Les ONG qui portent secours aux migrants en Méditerranée "ont pu se faire complices" des passeurs, a estimé vendredi 5 avril le ministre de l'Intérieur, Christophe Castaner. Le ministre s'exprimait lors de la conférence de presse finale des ministres de  l'Intérieur du G7 à Paris. 


Tout en assurant que "les ONG jouent un rôle essentiel pour apporter de l'aide aux migrants", le patron de Beauvau a dénoncé "une réelle collusion" ayant pu se produire avec les passeurs dans certains cas. "On a observé que certaines ONG étaient en contact téléphonique avec des passeurs", a-t-il notamment relevé, jugeant que "les ONG dans ce cas-là ont pu se faire complices des passeurs".

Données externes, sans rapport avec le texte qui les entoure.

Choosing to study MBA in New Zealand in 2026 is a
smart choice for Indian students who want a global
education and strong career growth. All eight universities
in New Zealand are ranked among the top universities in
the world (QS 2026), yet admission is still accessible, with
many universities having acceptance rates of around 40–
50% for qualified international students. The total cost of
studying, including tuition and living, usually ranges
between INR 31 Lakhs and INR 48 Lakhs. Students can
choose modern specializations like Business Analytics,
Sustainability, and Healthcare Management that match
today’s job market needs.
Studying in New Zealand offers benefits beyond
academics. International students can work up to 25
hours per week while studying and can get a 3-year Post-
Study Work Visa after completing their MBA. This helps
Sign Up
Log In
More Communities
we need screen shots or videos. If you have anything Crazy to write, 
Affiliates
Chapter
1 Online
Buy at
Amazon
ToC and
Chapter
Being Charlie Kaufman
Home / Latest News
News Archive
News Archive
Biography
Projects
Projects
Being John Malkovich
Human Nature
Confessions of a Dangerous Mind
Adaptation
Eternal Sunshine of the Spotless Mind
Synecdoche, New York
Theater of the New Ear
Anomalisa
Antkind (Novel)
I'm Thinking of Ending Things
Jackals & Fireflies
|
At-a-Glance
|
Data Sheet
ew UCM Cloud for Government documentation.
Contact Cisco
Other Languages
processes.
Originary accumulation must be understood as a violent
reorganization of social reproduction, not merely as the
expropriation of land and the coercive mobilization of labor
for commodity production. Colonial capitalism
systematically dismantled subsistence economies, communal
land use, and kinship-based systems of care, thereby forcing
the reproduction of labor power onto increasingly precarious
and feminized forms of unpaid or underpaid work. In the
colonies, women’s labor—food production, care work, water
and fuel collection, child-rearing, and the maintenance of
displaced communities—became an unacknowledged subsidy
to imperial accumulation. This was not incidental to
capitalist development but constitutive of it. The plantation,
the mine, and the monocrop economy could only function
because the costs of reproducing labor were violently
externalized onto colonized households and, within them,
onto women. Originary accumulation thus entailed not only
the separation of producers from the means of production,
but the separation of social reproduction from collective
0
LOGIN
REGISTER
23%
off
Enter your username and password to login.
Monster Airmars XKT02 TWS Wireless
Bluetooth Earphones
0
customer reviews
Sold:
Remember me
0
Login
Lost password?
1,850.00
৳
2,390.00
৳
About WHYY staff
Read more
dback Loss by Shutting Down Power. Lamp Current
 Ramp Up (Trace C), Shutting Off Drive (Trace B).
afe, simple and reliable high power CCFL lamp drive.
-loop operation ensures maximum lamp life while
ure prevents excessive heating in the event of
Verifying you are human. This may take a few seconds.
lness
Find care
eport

La "grande satisfaction" de Salvini

Ces déclarations rejoignent directement celles déjà faites par son homologue italien, Matteo Salvini, qui avait dénoncé la veille devant la presse, le rôle des ONG en Méditerranée et avait affirmé avoir reçu le soutien de ses collègues français, allemand et britannique et de l'ensemble du G7 sur sa position. "A ma grande satisfaction, je ne suis pas le seul à avoir des doutes sur les ONG en Méditerranée. Ce n'est pas une position léghiste (de son parti, La Ligue, ndlr) ou souverainiste", avait-il ajouté.


Christophe Castaner se défend de tout "soutien" à Matteo Salvini : "Ne cherchez pas à interpréter le fait que je vous rappelle cela comme un soutien ou un lien particulier qui existe avec Matteo Salvini." Selon lui "ces faits remontent à 2017", et argue que c'est "la majorité précédente en Italie qui avait établi que dans certaines circonstances et dans certains cas, certains bateaux d'ONG avaient des liens particuliers avec des réseaux de passeurs". Une référence à l'affaire du navire "Juventa", appartenant à l'ONG allemande "Jugend Rettet", dont un témoin présent à bord, policier sous couverture, avait relaté au "Corriere della Sera" son abordage par des canots pneumatiques transportant des migrants.

Colère des ONG

Ces propos ne sont pas tout à fait nouveau dans le clan du président de la République. Emmanuel Macron lui-même avait tenu des propos semblables en juin 2018, après que le "Lifeline" le navire d'une organisation humanitaire allemande, a secouru plus de 230 migrants en Méditerranée. "A la fin, on fait le jeu des passeurs en réduisant le coût du passage pour les passeurs. C'est d'un cynisme terrible", avait-il déclaré, alors qu'il s'était refusé à accueillir les migrants de l'Aquarius et s'était renvoyé des responsabilités avec Matteo Salvini sur le sujet.


Des propos qui n'avaient pas manqué de susciter la colère des organisations œuvrant au secours des migrants. Dans une tribune à Libération l'ONG Médecins Sans Frontières (MSF) avait notamment qualifié les propos d' "absurdes et inacceptables". MSF rappelait que "les ONG n’agissent en mer que sur instruction du centre de coordination des secours maritimes italien" et que "les opérations non-gouvernementales ne secourent qu’une minorité de celles et ceux qui sont sauvés en mer, la plupart l’étant par les garde-côtes italiens et des navires marchands."